Das Verwaltungsgerichts Göttingen hat eine Klage der Göttinger Gesellschaft für Wirtschaftsförderung und Städteentwicklung (GWG) abgewiesen. Es ging um einen Subventionsstreit gegen die Investitions- und Förderbank Niedersachsen (NBank).

Nach Auskunft von Gerichtssprecher Dieter Wenderoth habe die GWG, deren alleinige Gesellschafterin die Stadt Göttingen ist, für das Projekt „LMC Logistik- und Mobilitätscluster Göttingen/Südniedersachsen eine Förderung in Höhe von 240.000 Euro aus Mitteln des Europäischen Fonds für regionale Entwicklung (Efre) von der NBank erhalten. 2015 habe die NBank den Subventionsbescheid im Höhe von 25 Prozent der Gesamtförderung von 60.000 Euro jedoch widerrufen.

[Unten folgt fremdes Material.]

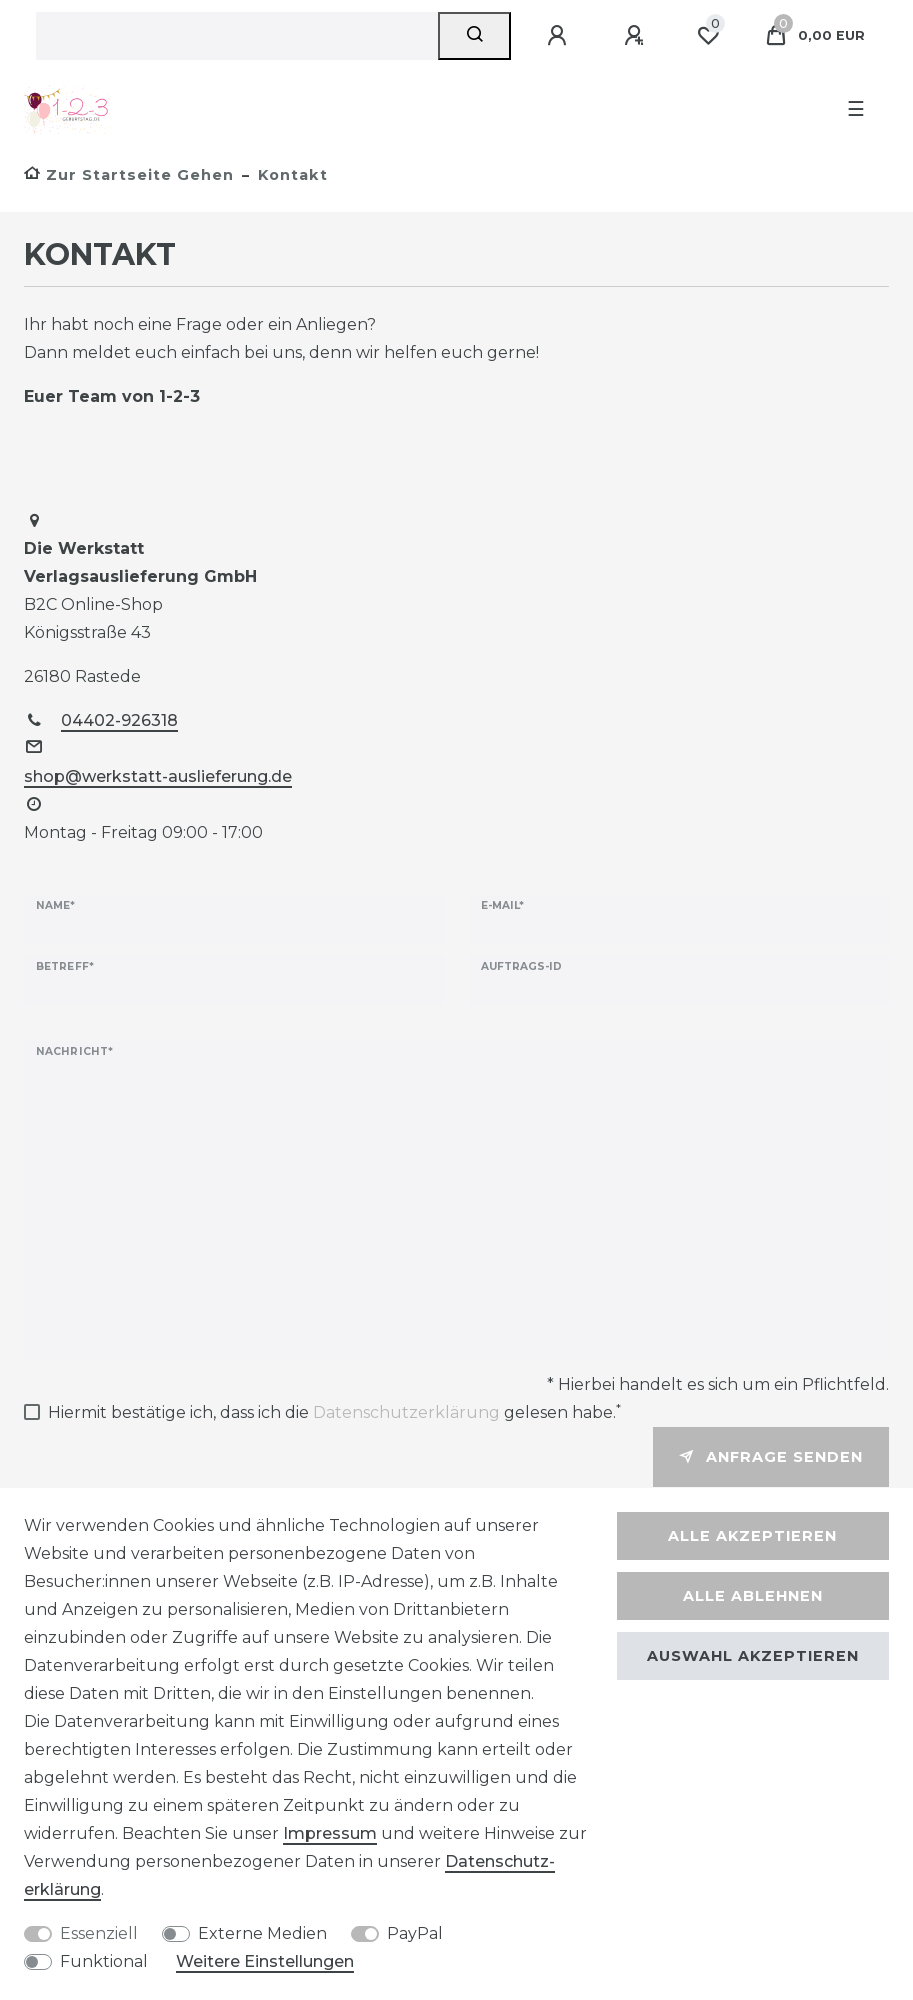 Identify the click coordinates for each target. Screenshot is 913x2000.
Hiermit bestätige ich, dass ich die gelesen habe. (334, 1411)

Die NBank habe den Restbetrag von 24.000 Euro nicht ausgezahlt und zudem die überzahlten 36.000 EUR zurückgefordert. Begründet wurde die Entscheidung mit einem schweren Verstoß gegen das Vergaberecht.

Mitinitiator des geförderten Projekts direkt beauftragt

Die NBank sei der Auffassung gewesen, so Wenderoth weiter, die GWG habe einen Auftrag an den sogenannten Clustermanager, der den Großteil der Projektsumme ausgemacht habe, europaweit ausschreiben müssen. Das sei „unstreitig nicht geschehen“. Vielmehr habe die GWG einen Mitinitiator des geförderten Projekts direkt beauftragt.

Nach einem erfolglosen Widerspruchsverfahren hatte die GWG nun Klage erhoben. Sie sei der Meinung gewesen, dass durch die Erteilung von jährlichen Einzelaufträgen an den Clustermanager der Schwellenwert für die Ausschreibung nicht erreicht worden sei, fasst Wenderoth die Meinung der GWG zusammen. Außerdem sei er als einzige Person für den Auftrag in Betracht gekommen.

Vergaberecht kann unterlaufen werden

In der vergangenen folgte das Göttinger Verwaltungsgericht der vergaberechtlichen Argumentation der NBank und wies die Klage ab. Mit der Argumentation der Klägerin könne das Vergaberecht unterlaufen werden, urteilte das Gericht. Die Einzelaufträge seien zu addieren, was sich klar aus den vergaberechtlichen Regelungen ergebe, sodass der Schwellenwert überschritten sei. Auf eine Ausnahmeregelung wegen etwaiger Ausschließlichkeitsrechte des beauftragten Clustermanagers an dieser Position könne sich die Klägerin nicht berufen.

Die GWG kann nach Wenderoths Angaben nun innerhalb von vier Wochen nach Zustellung gegen das Urteil einen Antrag auf Zulassung der Berufung beim Oberverwaltungsgericht in Lüneburg stellen.